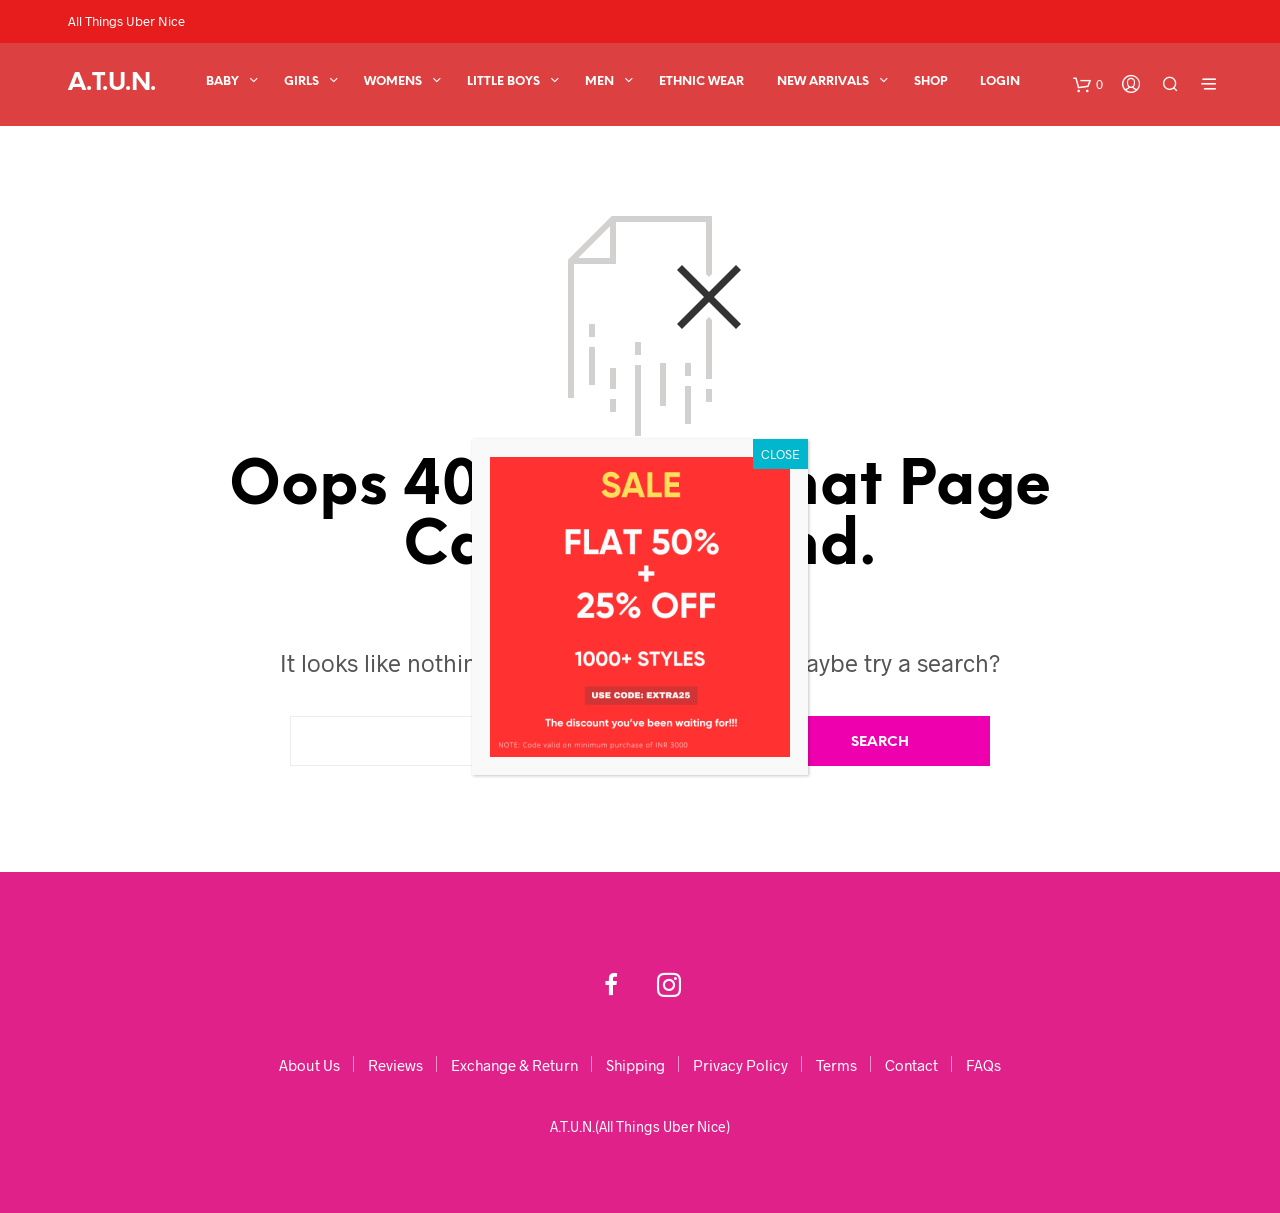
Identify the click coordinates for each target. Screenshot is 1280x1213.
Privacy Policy (740, 1065)
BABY (222, 81)
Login (1000, 81)
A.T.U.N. (112, 83)
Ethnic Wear (701, 81)
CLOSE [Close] (780, 454)
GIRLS (301, 81)
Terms (836, 1065)
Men (599, 81)
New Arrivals (823, 81)
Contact (911, 1065)
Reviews (395, 1065)
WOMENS (393, 81)
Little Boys (503, 81)
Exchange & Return (514, 1065)
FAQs (983, 1065)
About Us (309, 1065)
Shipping (635, 1065)
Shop (930, 81)
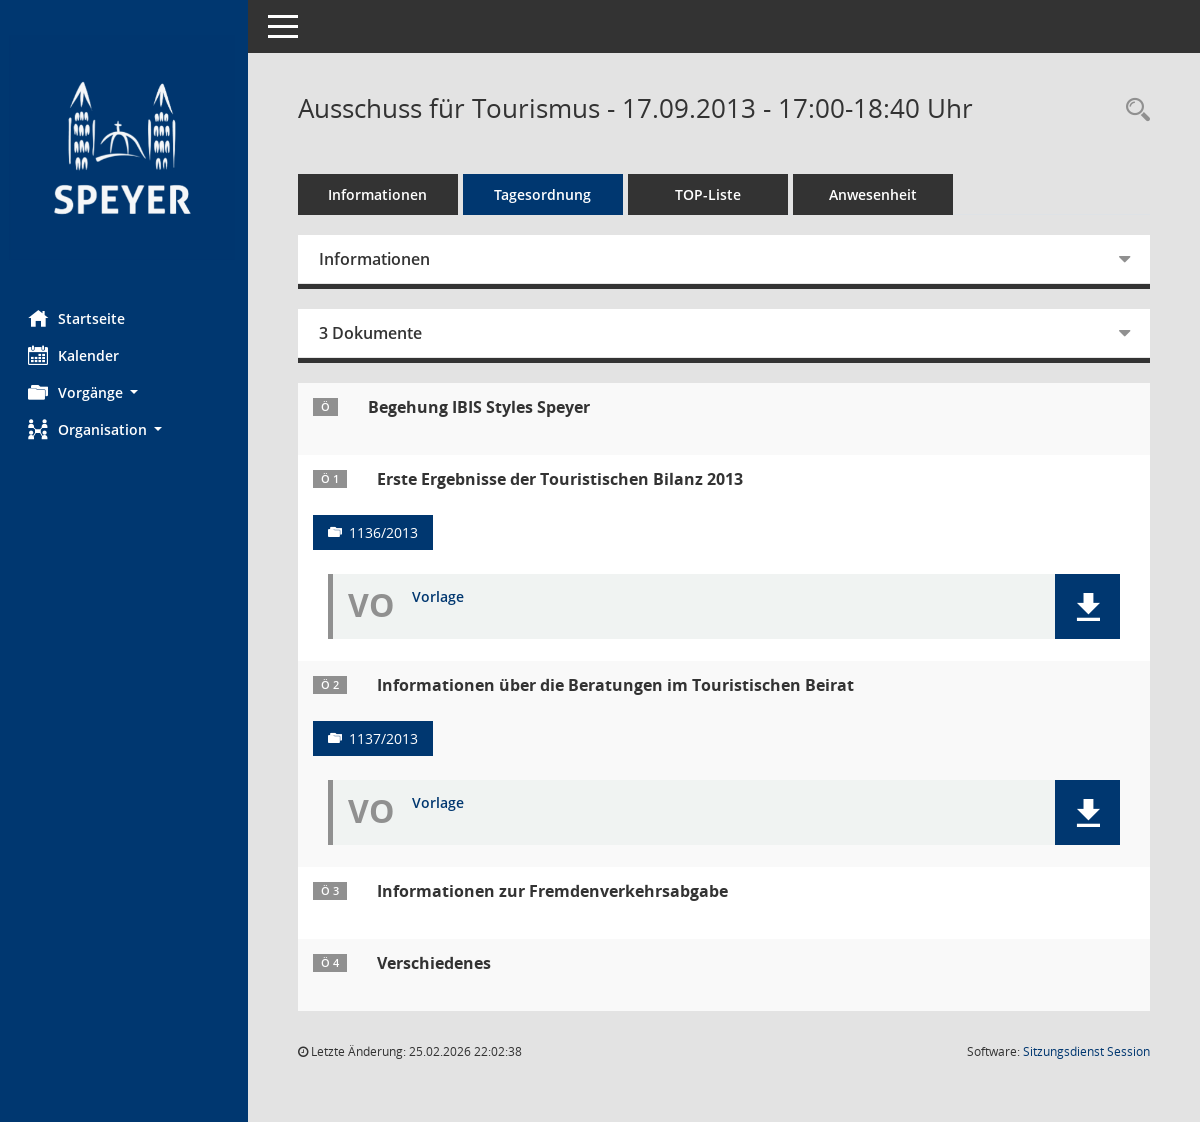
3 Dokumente (372, 333)
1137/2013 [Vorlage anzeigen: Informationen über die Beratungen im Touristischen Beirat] (385, 738)
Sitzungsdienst (1086, 1051)
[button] (125, 392)
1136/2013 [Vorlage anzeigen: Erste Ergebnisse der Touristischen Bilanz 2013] (385, 532)
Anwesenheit (875, 194)
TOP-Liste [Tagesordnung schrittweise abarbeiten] (710, 194)
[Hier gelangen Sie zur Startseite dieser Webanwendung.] (125, 147)
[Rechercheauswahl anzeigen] (1133, 110)
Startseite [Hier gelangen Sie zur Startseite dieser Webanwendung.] (78, 318)
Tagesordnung (545, 194)
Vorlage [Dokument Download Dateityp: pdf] (440, 597)
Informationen (380, 194)
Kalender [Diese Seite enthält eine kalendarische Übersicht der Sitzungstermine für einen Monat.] (75, 355)
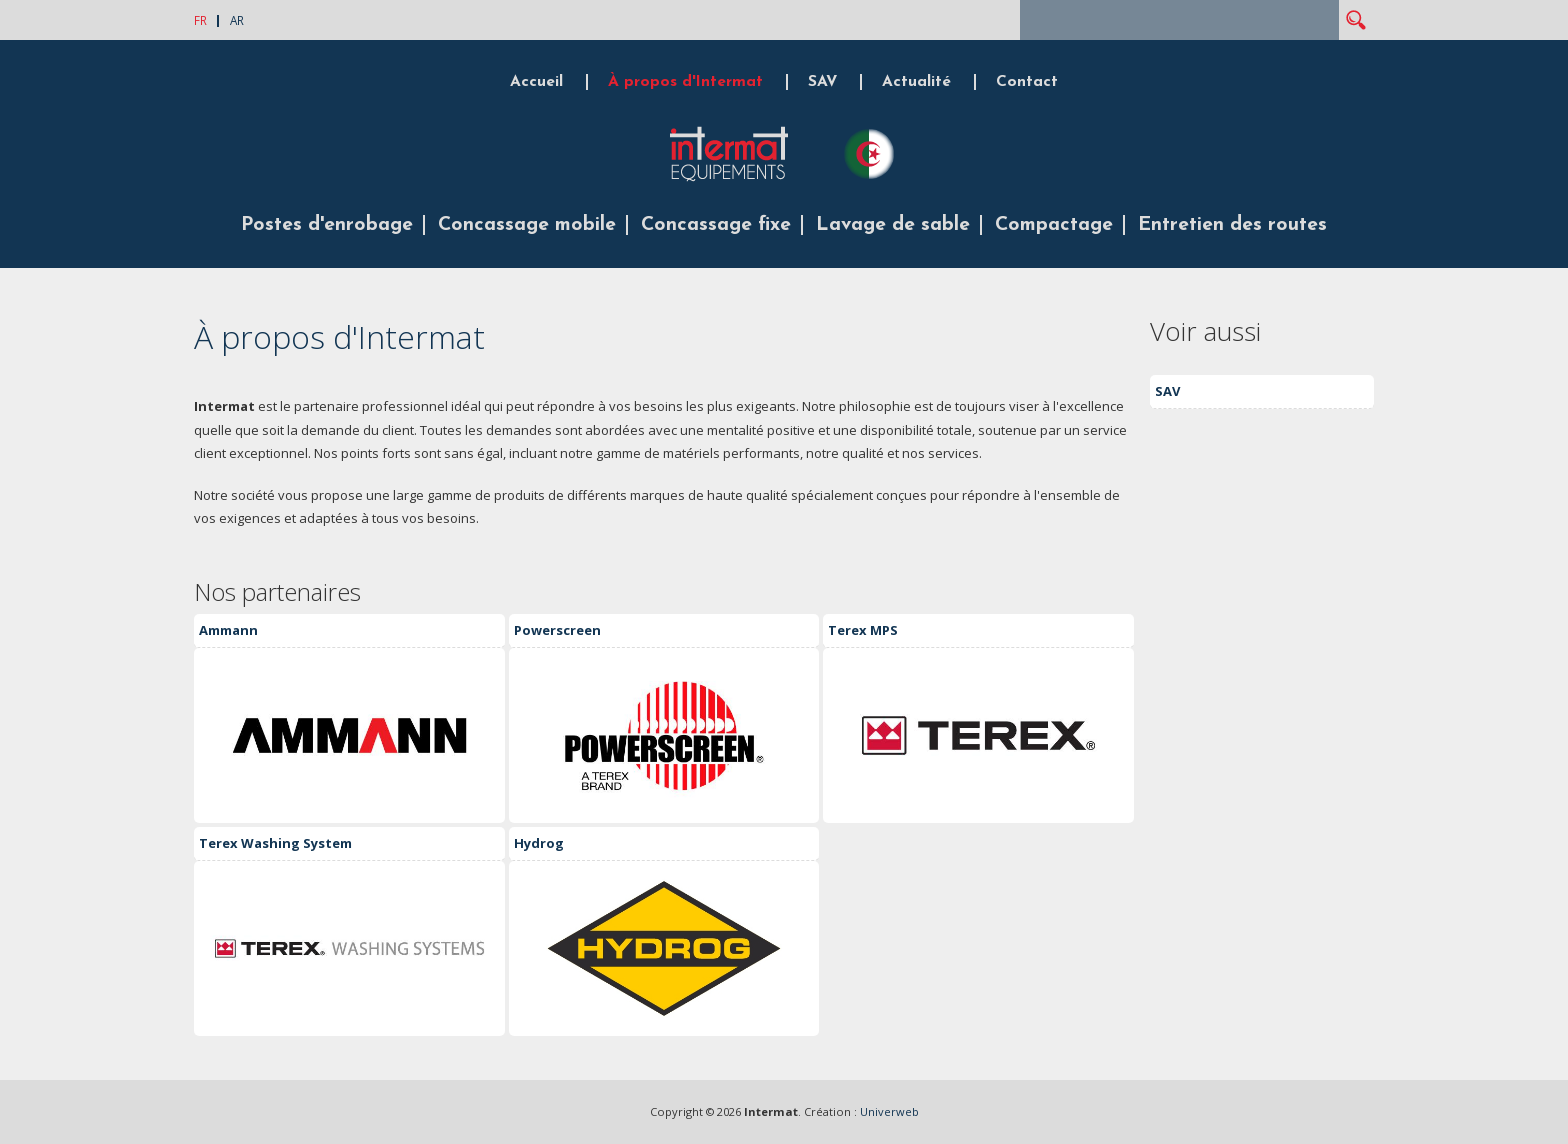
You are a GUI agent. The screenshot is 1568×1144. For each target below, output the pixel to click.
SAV (822, 82)
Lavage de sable (893, 225)
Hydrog (539, 843)
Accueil (536, 82)
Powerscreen (557, 630)
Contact (1027, 82)
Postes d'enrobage (327, 225)
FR (200, 20)
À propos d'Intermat (685, 82)
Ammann (228, 630)
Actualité (916, 82)
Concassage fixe (716, 225)
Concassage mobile (527, 225)
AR (237, 20)
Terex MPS (863, 630)
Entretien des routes (1232, 225)
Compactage (1054, 225)
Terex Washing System (275, 843)
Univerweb (889, 1111)
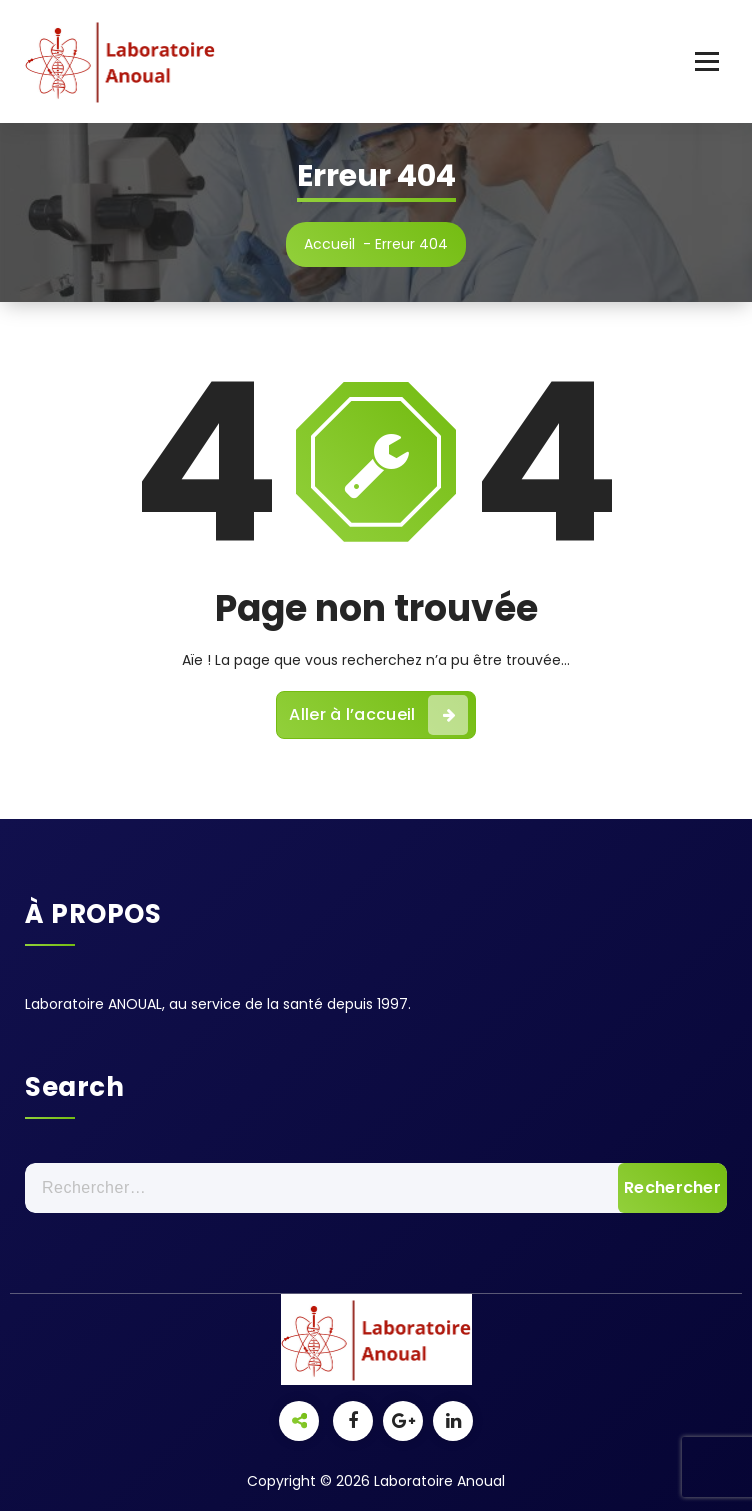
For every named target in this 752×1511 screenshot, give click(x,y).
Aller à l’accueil (378, 715)
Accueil (329, 244)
=-=-=
◆ AIM OF THE TASK ◆
Out of the records above, set down only the lines from the one that contains "A.T.U.N. (112, 83)" through the one that contains "Anwesenheit (875, 194)", unchanged and without the pictures.

◆ EXPECTED OUTPUT ◆
A.T.U.N. (112, 83)
Ethnic Wear (701, 81)
CLOSE [Close] (780, 454)
GIRLS (301, 81)
Terms (836, 1065)
Men (599, 81)
New Arrivals (823, 81)
Contact (911, 1065)
Reviews (395, 1065)
WOMENS (393, 81)
Little Boys (503, 81)
Exchange & Return (514, 1065)
FAQs (983, 1065)
About Us (309, 1065)
Shipping (635, 1065)
Shop (930, 81)
3 Dokumente (372, 333)
1137/2013 [Vorlage anzeigen: Informationen über die Beratungen im Touristischen Beirat] (385, 738)
Sitzungsdienst (1086, 1051)
[button] (125, 392)
1136/2013 [Vorlage anzeigen: Erste Ergebnisse der Touristischen Bilanz 2013] (385, 532)
Anwesenheit (875, 194)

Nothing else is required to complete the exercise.